When WiMAX is compared to the potential requirements above it’s quite clear that the current 802.16e standard would not qualify as a 4G IMT-Advanced standard since data rates even under ideal conditions are much lower.

3GPP’s Long Term Evolution (LTE) project will also have difficulties fulfilling these requirements. Even with the recently proposed 4×4 MIMO, data rates in a 20 MHz carrier would not exceed 326 MBit/s. And that’s already a long stretch since putting 4 antennas in a small device or on a rooftop will be far from simple in practice. If WiMAX is accepted as a 3G IMT-2000 technology, how can LTE with a similar performance be accepted as a 4G IMT-Advanced technology?

Additionally, one should also not forget that IMT-2000 systems such as UMTS are still evolving. UMTS is a good example. With HSDPA and HSUPA, user speeds now exceed the 2 MBit/s which were initially foreseen for IMT-2000 systems. But development hasn’t stopped here. Recent new developments in 3GPP Release 7 and 8 called HSPA+, which will include MIMO technology and other enhancements, will bring the evolved UMTS technology to the same capacity levels as what is currently predicted for LTE on a 5 MHz carrier. HSPA+ is clearly not a 4G IMT-Advanced system since it enhances a current 3G IMT-2000 radio technology. Thus, HSPA+ categorized as a ‘enhanced IMT-2000 system’.

Maybe that’s the reason why the IEEE 802.16 working group is already looking forward and has started work on 802.16m with the stated goal of reaching top speeds of 1 GBit/s.

When looking at current research it’s clear that the transmission speed requirements described in ITU-R M.1645 can only be achieved in a frequency band of 100+ MHz.
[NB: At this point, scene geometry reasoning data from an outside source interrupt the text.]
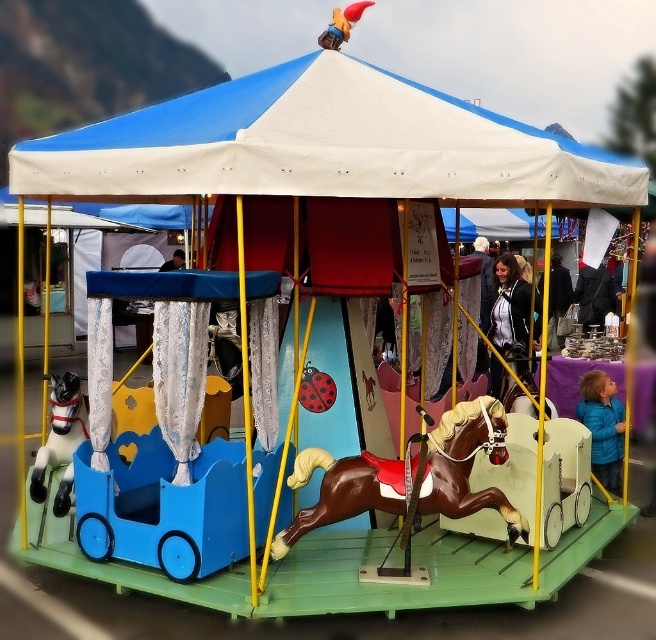 Question: Does brown glossy horse at center have a larger size compared to blue matte jacket at lower right?

Choices:
 (A) yes
 (B) no

Answer: (A)

Question: Is black leather jacket at center closer to camera compared to dark brown hair at center?

Choices:
 (A) no
 (B) yes

Answer: (B)

Question: Among these objects, which one is nearest to the camera?

Choices:
 (A) white fabric canopy at upper center
 (B) white glossy horse at left

Answer: (A)

Question: In this image, where is white fabric canopy at upper center located relative to white glossy horse at left?

Choices:
 (A) above
 (B) below

Answer: (A)

Question: Which point is farther from the camera taking this photo?

Choices:
 (A) (495, 403)
 (B) (567, 296)
 (C) (68, 371)

Answer: (B)

Question: Among these points, which one is farthest from the camera?

Choices:
 (A) (499, 349)
 (B) (174, 262)
 (C) (58, 460)

Answer: (B) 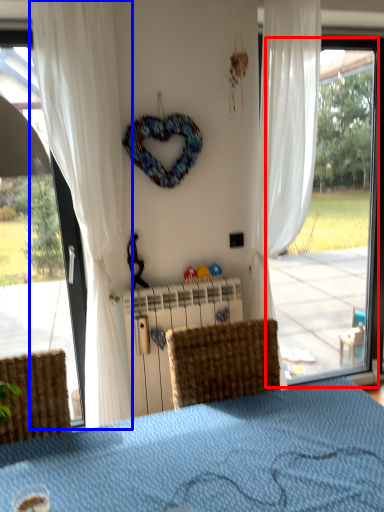 Question: Which object is further to the camera taking this photo, window (highlighted by a red box) or curtain (highlighted by a blue box)?

Choices:
 (A) window
 (B) curtain

Answer: (A) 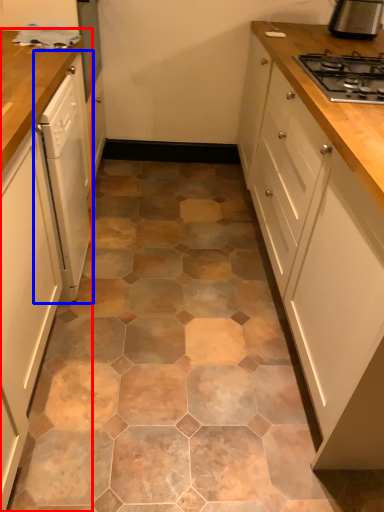 Question: Which point is closer to the camera, cabinetry (highlighted by a red box) or home appliance (highlighted by a blue box)?

Choices:
 (A) cabinetry
 (B) home appliance

Answer: (A) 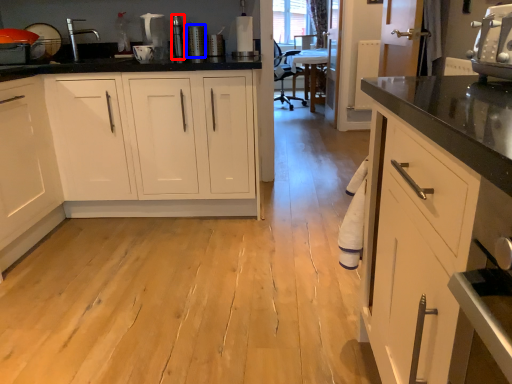 Question: Which of the following is the farthest to the observer, appliance (highlighted by a red box) or appliance (highlighted by a blue box)?

Choices:
 (A) appliance
 (B) appliance

Answer: (A) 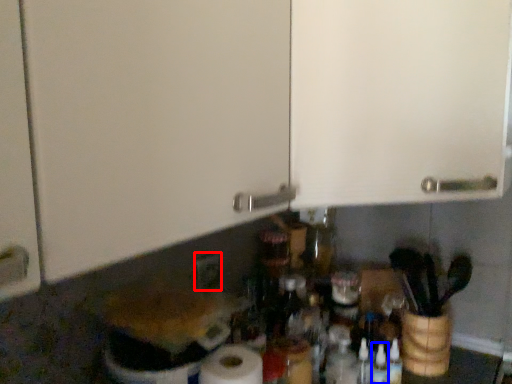 Question: Which object appears closest to the camera in this image, electric outlet (highlighted by a red box) or bottle (highlighted by a blue box)?

Choices:
 (A) electric outlet
 (B) bottle

Answer: (B) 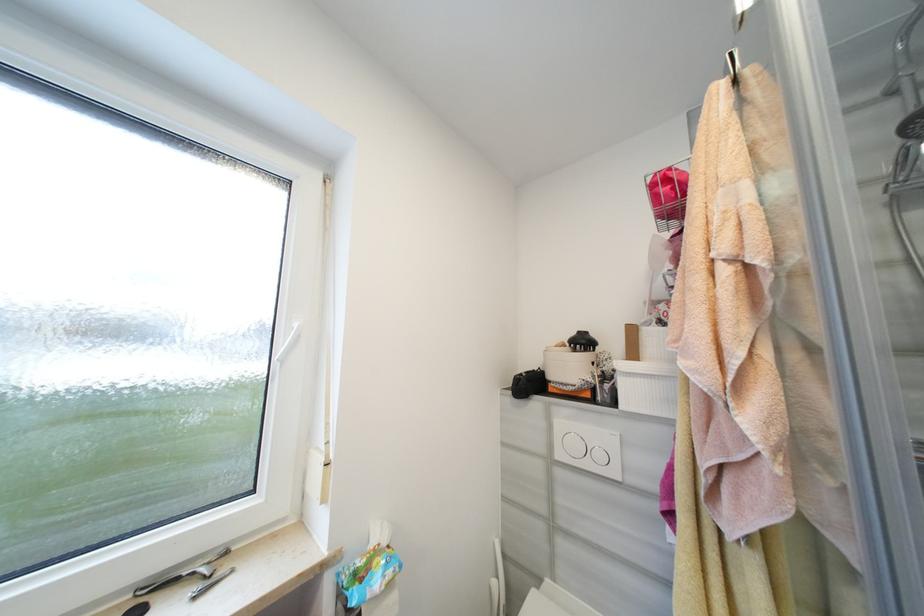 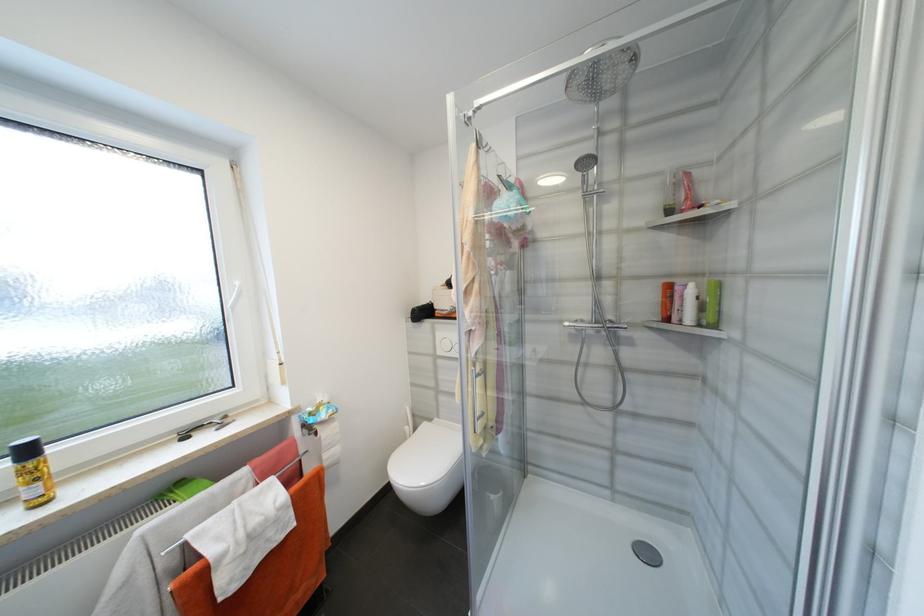 Find the pixel in the second image that matches point (565, 456) in the first image.

(445, 353) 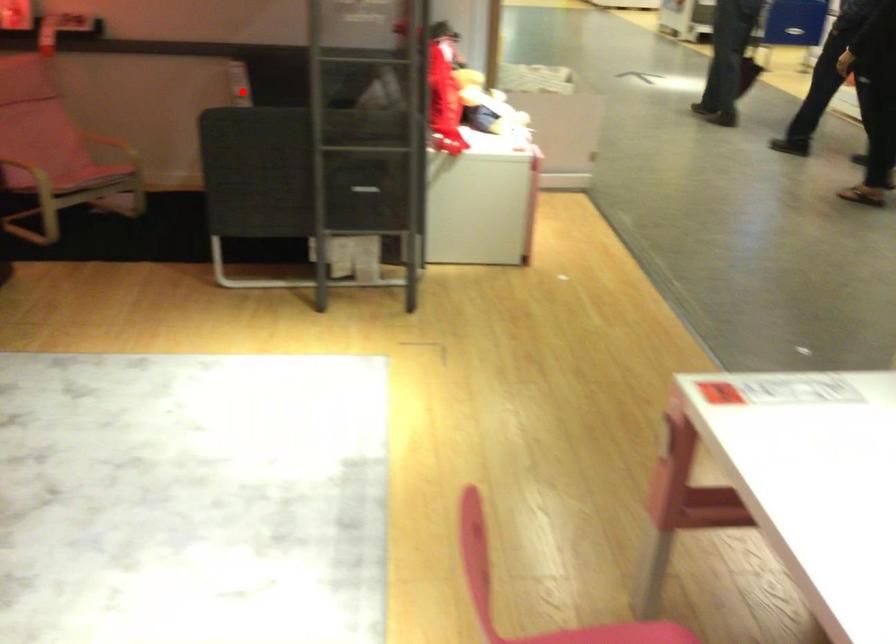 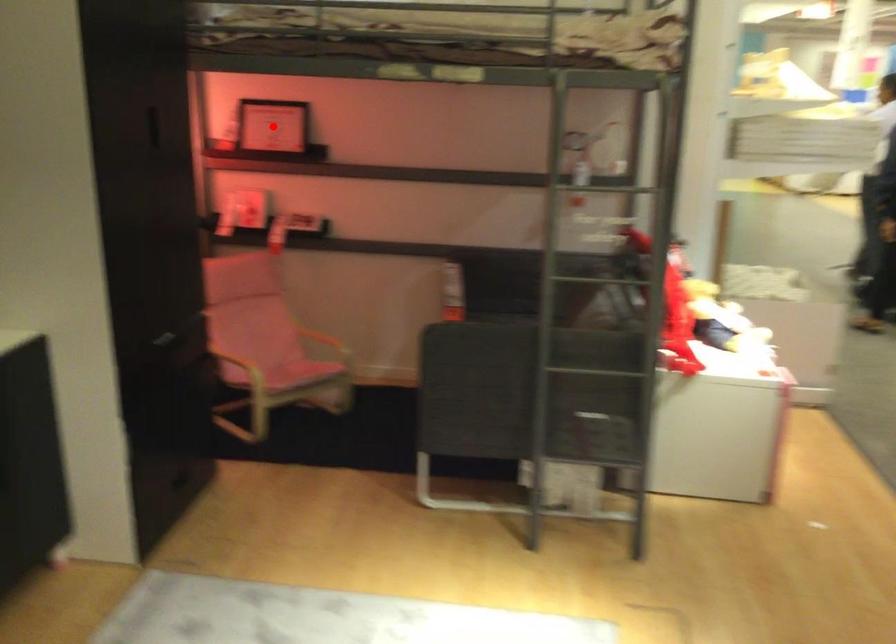 I am providing you with two images of the same scene from different viewpoints. A red point is marked on the first image and another point is marked on the second image. Is the red point in image1 aligned with the point shown in image2?

No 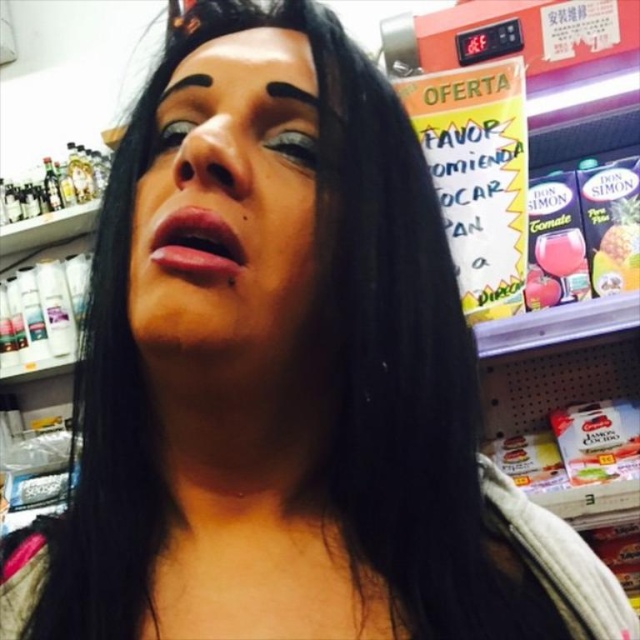 Question: Is matte black eye at upper center closer to the viewer compared to black matte eyebrow at upper left?

Choices:
 (A) no
 (B) yes

Answer: (B)

Question: Does black matte forehead at upper center have a lesser width compared to black matte eyebrow at upper center?

Choices:
 (A) no
 (B) yes

Answer: (A)

Question: Which point is farther to the camera?

Choices:
 (A) black matte eyebrow at upper center
 (B) matte black eye at upper center
 (C) smooth skin face at center
 (D) black matte eyebrow at upper left

Answer: (D)

Question: Estimate the real-world distances between objects in this image. Which object is closer to the matte black eye at center?

Choices:
 (A) matte black eye at upper center
 (B) black matte eyebrow at upper left
 (C) black matte eyebrow at upper center
 (D) black matte forehead at upper center

Answer: (B)

Question: Can you confirm if matte black eye at upper center is positioned above matte black eye at center?

Choices:
 (A) no
 (B) yes

Answer: (A)

Question: Which of the following is the farthest from the observer?

Choices:
 (A) (196, 84)
 (B) (180, 84)

Answer: (B) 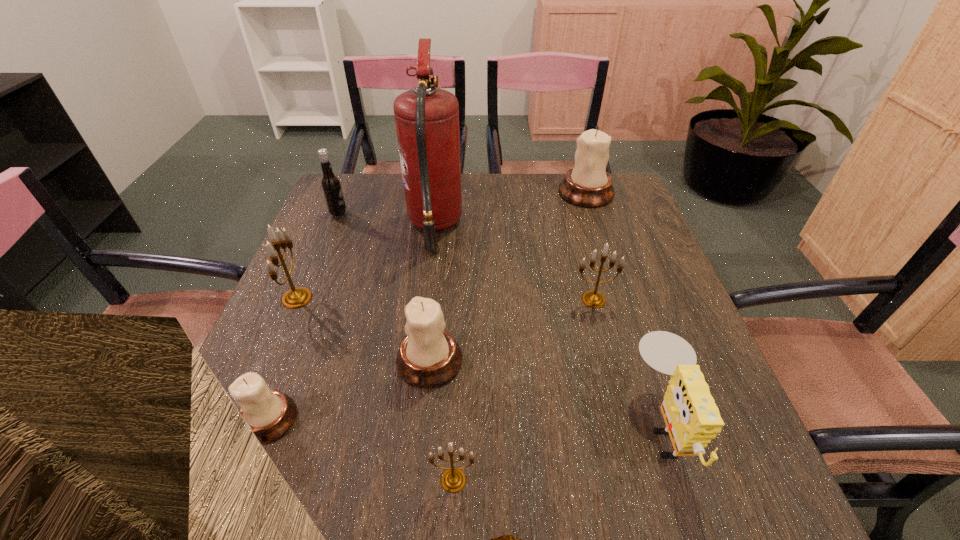 The image size is (960, 540). In order to click on the nearest white candle holder in this screenshot , I will do `click(270, 414)`.

The width and height of the screenshot is (960, 540). Identify the location of the leftmost white candle holder. (270, 414).

Where is `the nearest gold candelabrum`? The image size is (960, 540). the nearest gold candelabrum is located at coordinates (453, 480).

Where is `the second gold candelabrum from right to left`? the second gold candelabrum from right to left is located at coordinates pyautogui.click(x=453, y=480).

What are the coordinates of `vacant region located at the front of the fire extinguisher where the nozzle is aimed` in the screenshot? It's located at (513, 225).

Find the location of a particular element. The height and width of the screenshot is (540, 960). vacant space located 0.070m on the left of the farthest white candle holder is located at coordinates (536, 193).

Find the location of a particular element. The image size is (960, 540). vacant point located on the front of the leftmost gold candelabrum is located at coordinates (210, 503).

Identify the location of vacant region located 0.310m on the label of the root beer. (455, 214).

The image size is (960, 540). Identify the location of vacant area situated 0.130m on the back of the second biggest white candle holder. (437, 292).

Find the location of a particular element. This screenshot has width=960, height=540. blank space located on the back of the second biggest gold candelabrum is located at coordinates (582, 253). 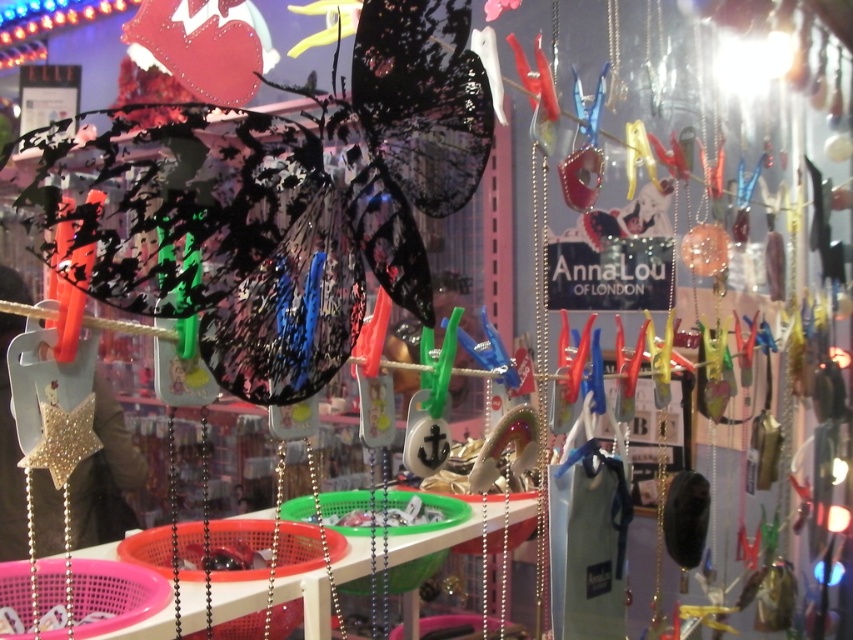 You are a customer at AnnaLou OF LONDON store. You see a transparent glossy butterfly at center and a silver metallic chain at center. Which one is bigger?

The transparent glossy butterfly at center is larger than the silver metallic chain at center.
This is quite a challenge since such large bands are few. Thus, I have my doubts whether these requirements will remain in place for the final definition of 4G IMT-Advanced.

Does It Really Matter If A Technology Is 3.5G, 3.9G or 4G?

While discussions are ongoing the best one can do is to look at HSPA+, WiMAX, LTE and other future developments as "Beyond 3G" systems. After all, from a user point of view it doesn’t  matter if a technology is IMT-2000, Enhanced IMT-2000 or IMT-Advanced as long as data rate, coverage and other attributes of the network can keep up with the growing data traffic.

A whitepaper produced by 3G Americas has some further thoughts on the topic.

As always, comments are welcome!

A (WiMAX) world without SIM cards

A recent blog entry of mine on WiMAX terminals with and without support of EAP-SIM and thus SIM cards for authentication has provoked a number of interesting responses. What I take away from them is that first devices will probably not have a SIM card.

So the next logical question is how authentication is done in the absence of a SIM card!? I can see two basic approaches:

1. A device comes with a built in certificate. That’s straight forward. The user goes to a shop, buys a device, it gets activated for him and he’s set. While this is all nice and well the trouble starts when the device breaks or the user wants to use the services of another operator. No way with this model.

2. Another model would be to use a username and password to be supplied by the user. It could work in a similar fashion as with Wireless LAN today. I can also imagine user installable certificates. While both  being a bit more complicated then pre-installed certificates it would preserve the flexibility the SIM card approach offers today.

I like and depend on flexibility since I travel a lot and a device locked to a single network is useless for me. While I am certainly not the average user I am sure the majority would prefer openness over being locked into a single garden.

If you have further information on this topic, please leave a comment.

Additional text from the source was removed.